Une démarche globale
Des progrès ont également été réalisés au niveau du développement de partenariats public-privé pour l’élargissement de ces initiatives, bien que la durabilité demeure parfois problématique. Le programme Schoolnet Africa du New Partnership for Africa’s Development (Nepad) a été l’un des premiers à investir dans des programmes de démonstration des technologies de l’information et de la communication dans les écoles, en coordination avec des multinationales privées telles que AMD, Cisco, HP, Microsoft et Oracle.
Il est clair que, pour être efficaces, les innovations doivent être déployées à la suite d’une analyse approfondie du problème et faire partie d’une démarche globale pour la résolution de ce problème. Pour comprendre les problèmes et mesurer l’impact des réponses, il est évidemment essentiel de disposer des données adéquates, mais la technologie n’est pas suffisante à elle seule. Il faut aussi des gens intelligents pour définir la vision, déployer les technologies nécessaires, identifier les données à collecter et utiliser les données détenues.
Au-delà des récents succès à très petite échelle, les innovations dans le domaine de l’apprentissage automatique, des algorithmes et des technologies de communication vont, dans un avenir proche, nous permettre d’entièrement révolutionner la prestation des services de santé et d’éducation.

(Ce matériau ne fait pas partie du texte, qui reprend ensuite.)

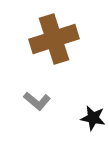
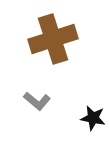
brown cross: moved 1 px left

Il est désormais possible d’envisager des systèmes d’apprentissage à base de données hautement réactifs, avec boucles de rétroaction à tous les niveaux, qui ciblent les plus vulnérables afin d’offrir des solutions de santé et d’apprentissage personnalisées, et souvent virtuelles.
Le moment est venu d’élargir ces initiatives. Pour exploiter le potentiel de leurs innovateurs, les pays africains doivent accélérer le développement des infrastructures numériques. Les gouvernements doivent établir sans tarder les normes et les règles nécessaires en matière de respect de la vie privée et de protection, gouvernance, collecte et coordination des données. A ce tournant décisif de notre histoire, nos leaders doivent faire preuve de vision. Les décideurs africains ont besoin d’une stratégie de services numériques éclairée à l’échelle des systèmes.
Il est essentiel que les gouvernements prennent, dès aujourd’hui, des décisions à long terme pour éviter le déploiement coûteux de nouvelles technologies numériques qui risqueraient d’exacerber les échecs et les inégalités des systèmes actuels, et de constituer une source de distraction pour les décideurs. L’investissement dans des infrastructures appropriées fera de la technologie une force de « disruption » positive vers des systèmes plus efficaces et plus équitables qui doteront l’Afrique des compétences dont elle a besoin à l’ère numérique.
Vera Songwe est secrétaire exécutive de la Commission économique pour l’Afrique (CEA) des Nations unies et observatrice officielle de la Pathways for Prosperity Commission sur la technologie et le développement inclusif.